[[ DATA FOR THE TASK, beginning ]]

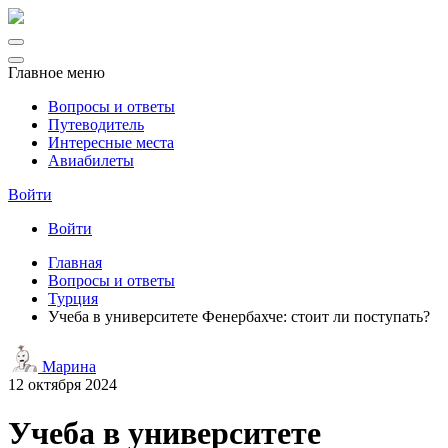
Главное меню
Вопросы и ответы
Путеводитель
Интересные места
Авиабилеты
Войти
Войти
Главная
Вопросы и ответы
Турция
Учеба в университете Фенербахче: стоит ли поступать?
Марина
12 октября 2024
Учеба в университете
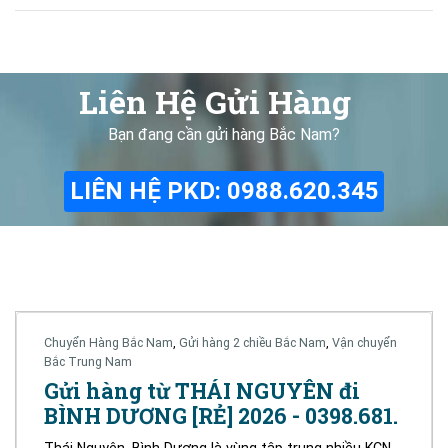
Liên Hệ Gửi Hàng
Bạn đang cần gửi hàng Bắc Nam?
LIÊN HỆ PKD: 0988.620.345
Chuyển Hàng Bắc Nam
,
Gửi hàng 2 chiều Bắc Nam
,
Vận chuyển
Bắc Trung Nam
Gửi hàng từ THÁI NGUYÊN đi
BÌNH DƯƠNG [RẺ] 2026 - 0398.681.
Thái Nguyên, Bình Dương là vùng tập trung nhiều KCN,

[[ DATA FOR THE TASK, end ]]

Where a line in the records above contains the string "университете", copy that line.

▸ RESULT OF THE EXERCISE:
Учеба в университете Фенербахче: стоит ли поступать?
Учеба в университете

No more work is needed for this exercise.